Dysfonctionnement, confusion et décentralisation excessive : après quatre mois au chevet de Montréal, le comité présidé par l'ex-ministre Jacques Léonard a rendu un diagnostic sévère et proposé une soixantaine de recommandations, dont certaines susciteront vraisemblablement la controverse.

«La Ville ne peut rester dans cet état plus longtemps, dit le rapport. Ces problèmes peuvent et doivent se corriger.»

En point de presse, le maire Michael Applebaum a assuré être d'accord «à 100%» avec les recommandations. «C'est un rapport très complet, solide, audacieux. Il est vrai qu'il fait un constat sévère, mais je crois qu'il est juste et lucide. Après l'avoir lu, j'ai été très heureux d'avoir pris la décision de mettre ce comité sur pied en novembre dernier. C'est une des bonnes choses que j'aurai faites comme maire de Montréal.»

Dans le contexte des révélations de la commission Charbonneau, on note d'entrée de jeu l'«absence d'une culture éthique solidement ancrée chez certains élus et employés de la Ville de Montréal». Pour lutter contre la collusion et la corruption, on propose de déterminer quels sont «les postes vulnérables à la corruption et à la collusion: surveillants de chantier, émetteurs de permis» et de «favoriser la rotation du personnel».

On propose également de la formation et la vérification systématique des antécédents des employés promus.

C'est cependant au chapitre de la répartition des pouvoirs entre les arrondissements et l'administration centrale que les recommandations risquent de provoquer des frictions. On suggère notamment que les directeurs d'arrondissement soient dorénavant nommés par le directeur général de la Ville et que les responsables des finances locaux relèvent du service central.
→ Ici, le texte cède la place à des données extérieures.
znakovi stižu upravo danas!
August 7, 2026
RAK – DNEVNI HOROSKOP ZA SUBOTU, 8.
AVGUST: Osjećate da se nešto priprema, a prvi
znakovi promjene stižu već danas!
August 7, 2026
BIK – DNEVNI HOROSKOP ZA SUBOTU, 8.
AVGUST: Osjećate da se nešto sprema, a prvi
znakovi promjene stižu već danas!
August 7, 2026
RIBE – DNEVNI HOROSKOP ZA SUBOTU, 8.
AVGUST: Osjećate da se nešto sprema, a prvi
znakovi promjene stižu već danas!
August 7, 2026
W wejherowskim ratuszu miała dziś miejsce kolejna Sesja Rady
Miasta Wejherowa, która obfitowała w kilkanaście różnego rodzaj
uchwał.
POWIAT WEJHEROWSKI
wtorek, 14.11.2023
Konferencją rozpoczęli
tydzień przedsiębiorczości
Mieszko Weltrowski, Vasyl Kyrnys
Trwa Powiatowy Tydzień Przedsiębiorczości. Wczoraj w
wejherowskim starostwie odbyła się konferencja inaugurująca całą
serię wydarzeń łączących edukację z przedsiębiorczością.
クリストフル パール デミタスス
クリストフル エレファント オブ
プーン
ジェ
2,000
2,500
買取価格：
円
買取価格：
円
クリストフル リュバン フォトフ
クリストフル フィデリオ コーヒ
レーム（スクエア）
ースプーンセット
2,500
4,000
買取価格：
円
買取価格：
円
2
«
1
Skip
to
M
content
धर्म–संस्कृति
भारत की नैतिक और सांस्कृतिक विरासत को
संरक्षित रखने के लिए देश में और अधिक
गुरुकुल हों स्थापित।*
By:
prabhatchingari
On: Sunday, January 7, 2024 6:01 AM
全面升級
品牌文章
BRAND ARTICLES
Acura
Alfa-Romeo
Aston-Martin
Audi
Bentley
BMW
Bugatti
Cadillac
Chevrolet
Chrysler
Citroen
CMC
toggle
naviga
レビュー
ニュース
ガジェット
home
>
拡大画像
On demande à Québec de «revoir la répartition des compétences» et d'«arrimer les allocations budgétaires».

Afin de s'assurer que les recommandations du comité Léonard soient suivies, on propose carrément d'écarter les élus et de mettre sur pied un comité de fonctionnaires composé notamment du directeur général, du directeur des finances et du contrôleur général.



Le comité propose en outre de transformer le mandat de l'actuelle commission d'examen des contrats en une «commission de reddition de comptes».

En ce qui concerne le fait d'écarter les élus, le maire Applebaum reconnaît que ce geste empiète sur «l'autonomie des élus». «Au risque de vous surprendre, je pense que ce n'est pas une mauvaise chose, a avoué le maire.  Le rapport Léonard interpelle souvent le gouvernement du Québec, et il a raison de le faire.» Le maire a dit «douter» que les élus montréalais acceptent de leur propre gré de telles limites à leur pouvoir. Il se donne un mois pour mettre sur pied le comité de suivi composé de fonctionnaires.

Louise Harel, chef de Vision Montréal, estime que le comité Léonard «a fait une bonne job». «On peut s'en réjouir. Elle est là pour durer et pour influencer l'organisation de la Ville et son administration.» Elle qualifie cependant les recommandations sur l'éthiques de «plus faibles», rappelant que son parti demande toujours la nomination d'un commissaire à l'éthique. Quant à la centralisation de l'administration, elle la voit comme un «renforcement du coeur de Montréal».